Leicester Cathedral has been awarded £140k towards essential repairs to the North side of the building. This is the first round of grants from the First World War Centenary Cathedral Repairs Fund. The Fund is a partnership between ChurchCare, the Department for Culture, Media and Sport, and the Catholic Church.
Leicester Cathedral is the second poorest cathedral in England, after Bradford, with very few reserves and this grant will ensure that some of the most pressing repairs and conservation works to stone, windows and glass, water-goods are undertaken.
The Dean of Leicester, the Very Revd David Monteith, said: ‘Leicester Cathedral values its local heritage and is very grateful for the contribution from the Department of Culture Media and Sport; monies of this kind make an enormous difference.’
The building houses the Leicester Regiment (now known as the Tigers) Military Chapel which includes the commemoration of those who died in 1914-18. This regiment’s rugby team would eventually morph into the present day Leicester Tigers and the regiment’s red and green colours are used in the main Cathedral decorative scheme. This is a key part of our connection with the wider community.
The Great East Window, dedicated in 1920 and made by Christopher Whall (1849-1924), is one of the Cathedral’s great treasures, poignantly showing a First World War soldier heading off whilst the Virgin comforts his two children. This is one of Leicester’s principle memorials to the parishioners and worshippers who fell. The Great South Aisle houses The Golden Book which records the 11,000 names of those from our city and county who died in the Great War; movingly displayed in a cabinet decorated with contemporary figures from the armed forces of the time.

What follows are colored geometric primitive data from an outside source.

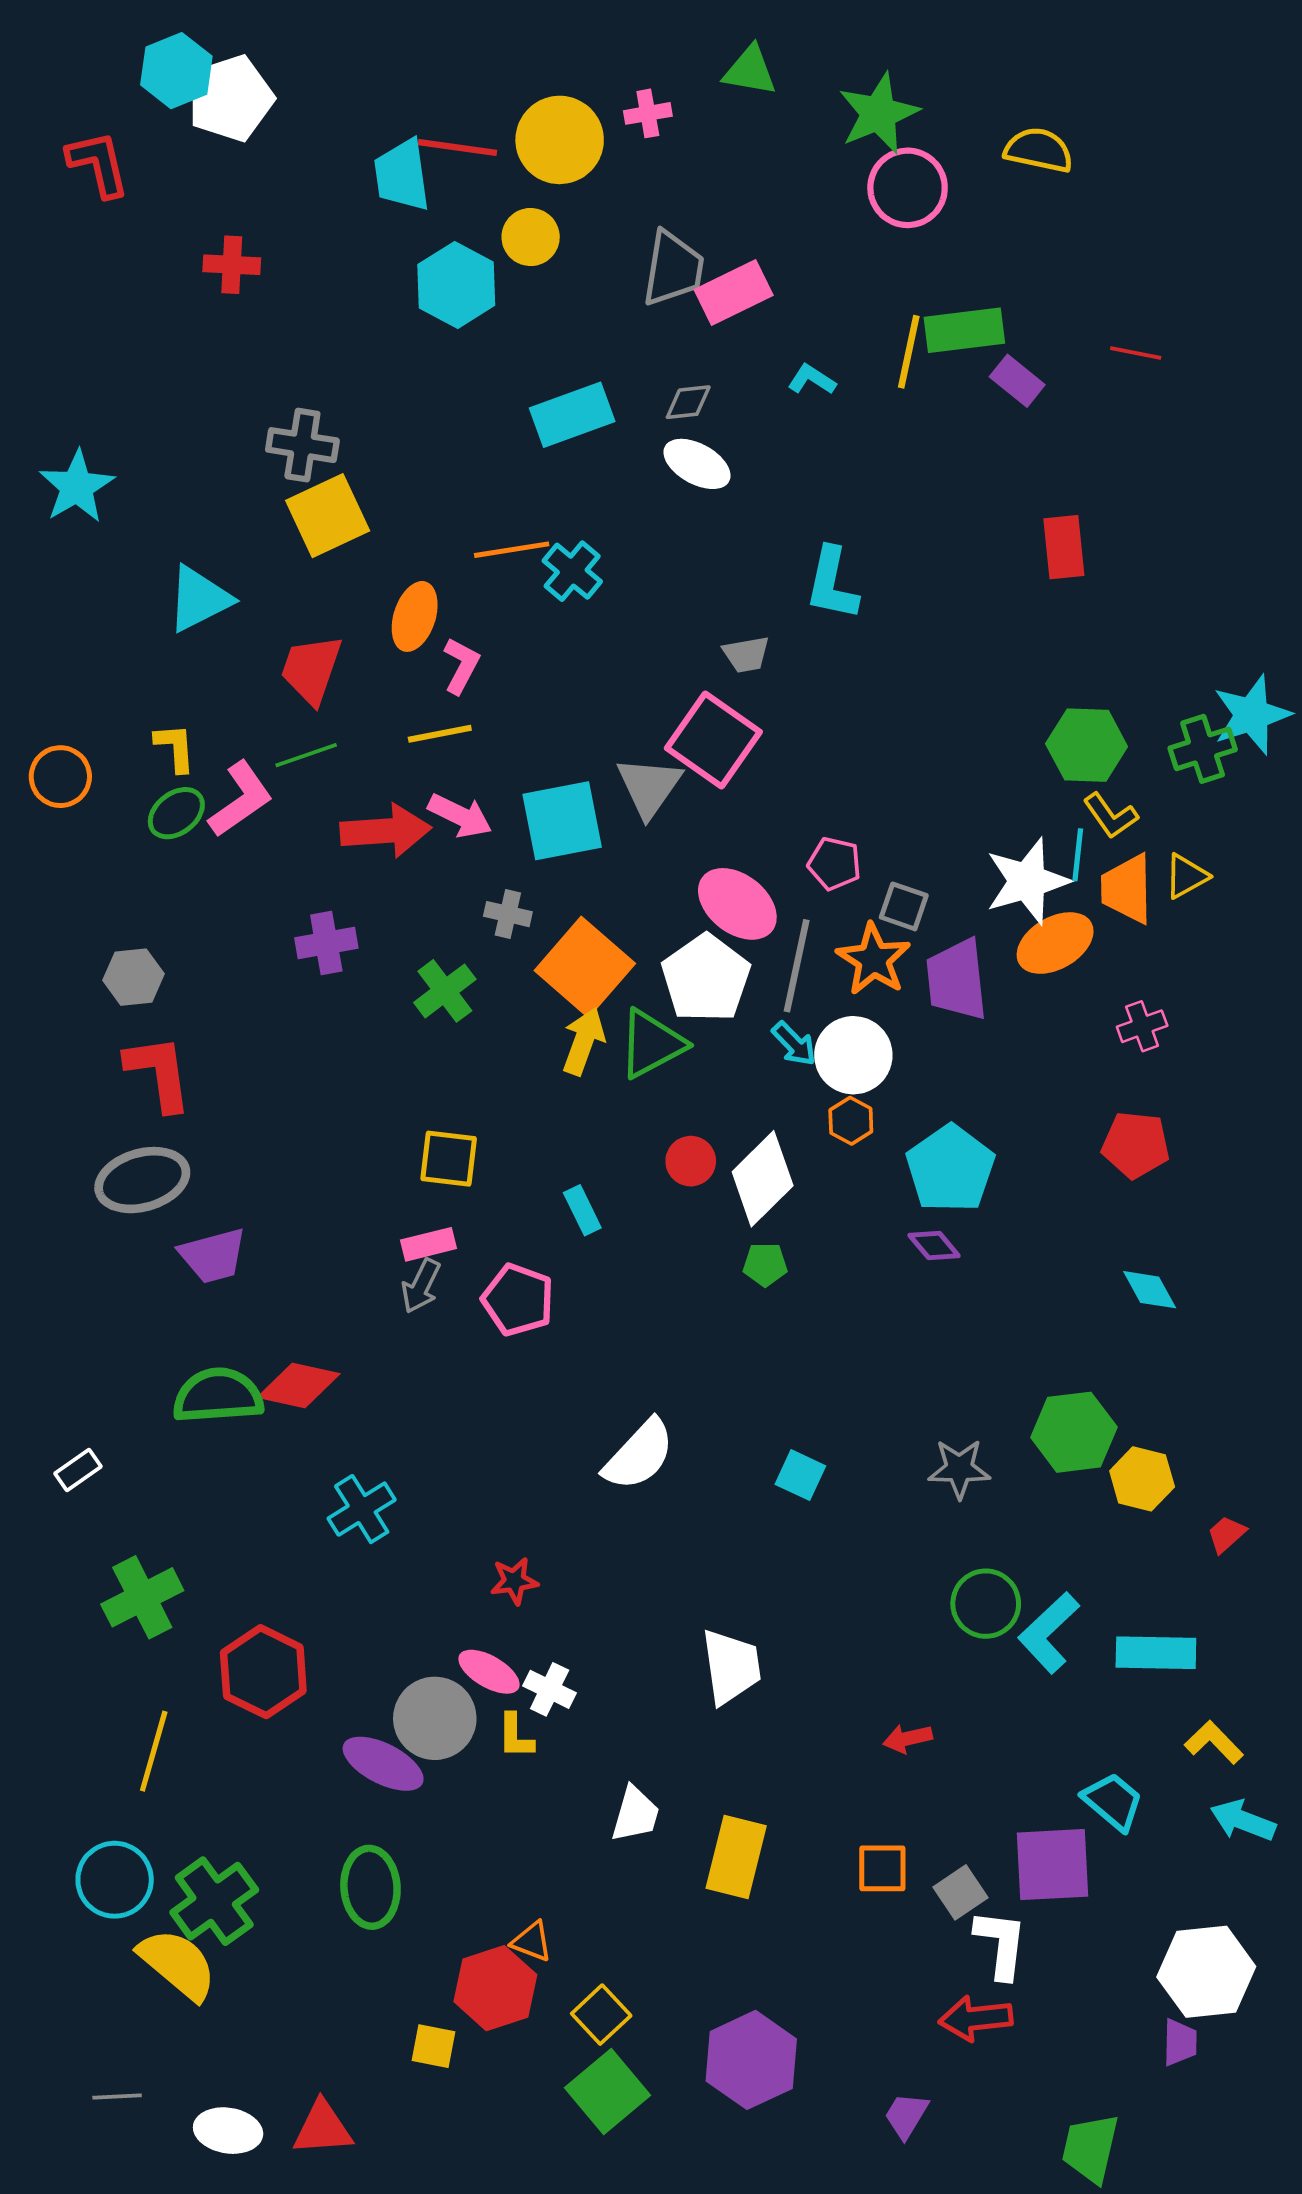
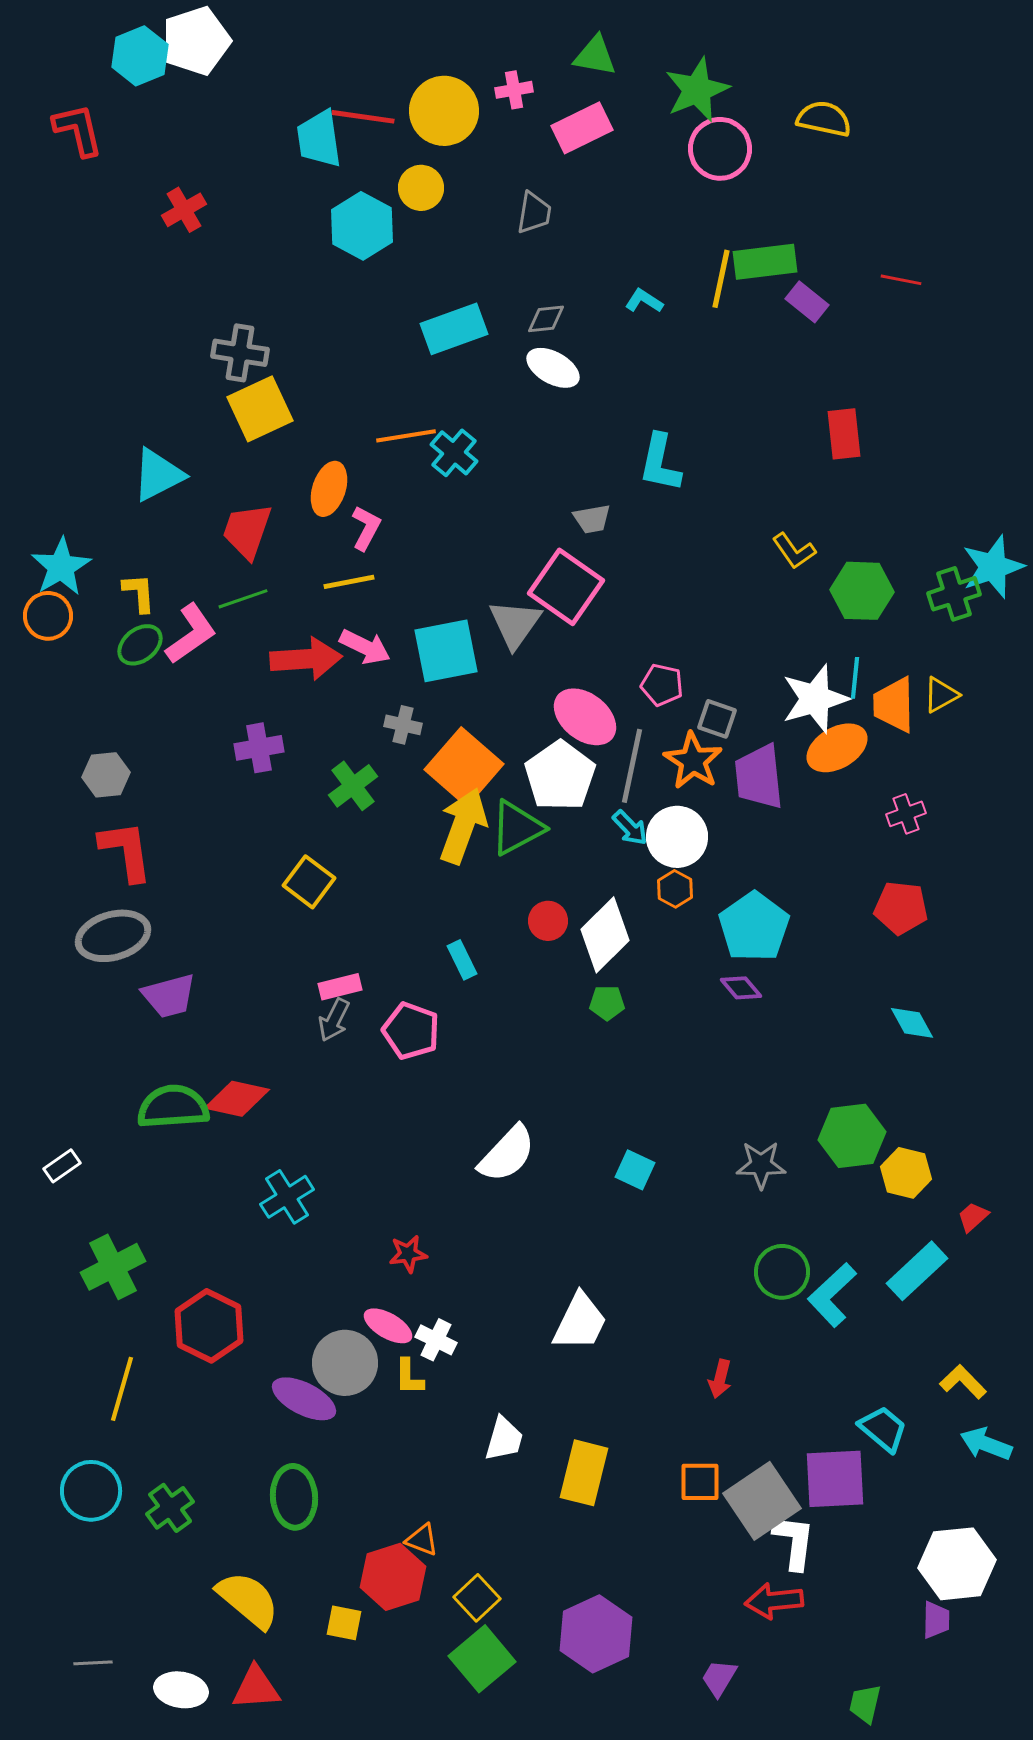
white pentagon: (231, 98) -> (196, 41), moved
red cross: (232, 265) -> (184, 210), turned -33
gray trapezoid: (673, 269) -> (534, 213), size x0.7
pink rectangle: (734, 292) -> (582, 128), moved
cyan star: (77, 487) -> (61, 567), moved
yellow L-shape: (1111, 816) -> (794, 551), moved
yellow arrow: (584, 1041) -> (463, 826), size x1.4
yellow square: (449, 1159) -> (309, 882), moved, turned 30
cyan rectangle: (1156, 1653) -> (917, 1271), moved, turned -44
white trapezoid: (731, 1667) -> (580, 1322), turned 34
red arrow: (908, 1739) -> (720, 1379), turned -63
gray square: (961, 1892) -> (762, 1501), size x1.8
green cross: (214, 1901) -> (170, 1508), size x0.7
yellow semicircle: (178, 1964) -> (248, 1600), moved
green trapezoid: (1090, 2148) -> (865, 1704), size x0.7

Leicester Cathedral is unearthing history for exhibitions during the four year commemoration – including retelling the stories of those who survived. Our commemoration will begin in August with a formal service and then the following day a popular vigil will be held when we will extinguish the lights as they did ‘across Europe’. A triptych painted by a German prisoner of war from the Leicester City Art Collection will be on display during August and September and a series of lectures is planned for October 2014.